Statistical Analysis

Descriptive statistics were used to summarize the sociodemographic and work-related characteristics of the participants with means and standard deviations (SD) or percentages.

To answer the first research question—the amounts of time spent in sedentary behavior—prolonged sedentary bouts ≥ 30 min, light-intensity PA or MVPA were presented descriptively as [mean (SD)] of the proportion of the wearing time. Means were presented for total wearing time (Monday–Sunday) and stratified by occupational time (Monday–Friday) and leisure time (Monday–Sunday). Leisure time included everything outside occupational times as reported in the patients’ log, including commuting. No occupational PA levels were reported for weekend days, while almost nobody worked during the weekend. To determine whether a participant met the minimum levels of PA recommended to maintain good health, the updated American Physical Activity Guideline (2018) was used. This guideline states that patients need to perform at least 150 min of MVPA for a minimum of 5 days/week [8]. This guideline was chosen because it recommends PA for adults and is internationally accepted, also in the Netherlands.

To answer the second research question—the compensation between occupational and leisure time with respect to sedentary and PA behavior—the days (Monday–Friday) in which individuals had both occupational and leisure time during the same day were selected. As outcome variable we used the proportion of wearing time over the entire day, modeling the course of sedentariness and PA during occupational and leisure times in a parallel growth model [27]. In this model both sedentary and PA levels (occupational and leisure time) are modelled longitudinally over time, and associated at the day and person level.

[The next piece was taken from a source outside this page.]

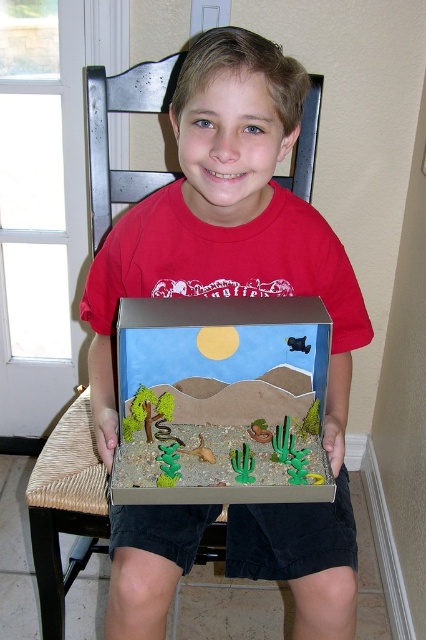 You are a delivery robot with a 10 cm wide arm. You need to place a package between the matte cardboard box at center and the cardboard diorama at center. Can your arm fit through the space between them?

Associations at the person level assess the extent to which overall levels of sedentariness or PA during occupational time are correlated with the corresponding levels during leisure time, on average across all individuals (time-independent). Associations at the day level assess the extent to which changes in occupational sedentary or PA behavior, in terms of a specific person-expected average, also implies changes in average leisure-time sedentariness or PA on the same day. Each PA trend is a longitudinal model with a random intercept. Person-level associations are measured by correlations between the two random intercepts (between-effect), day-level associations are measured by within-day residual correlations (within-effect). Day was modelled as categorical, thus without assuming any pre-specified shape of sedentary or PA trend over time. This analysis was done for each type of sedentary or PA separately (sedentary, prolonged sedentary bouts, light-intensity PA and MVPA). The analyses were further stratified by type of work (physical/non-physical). All models were adjusted for age, gender, comorbidity and BMI.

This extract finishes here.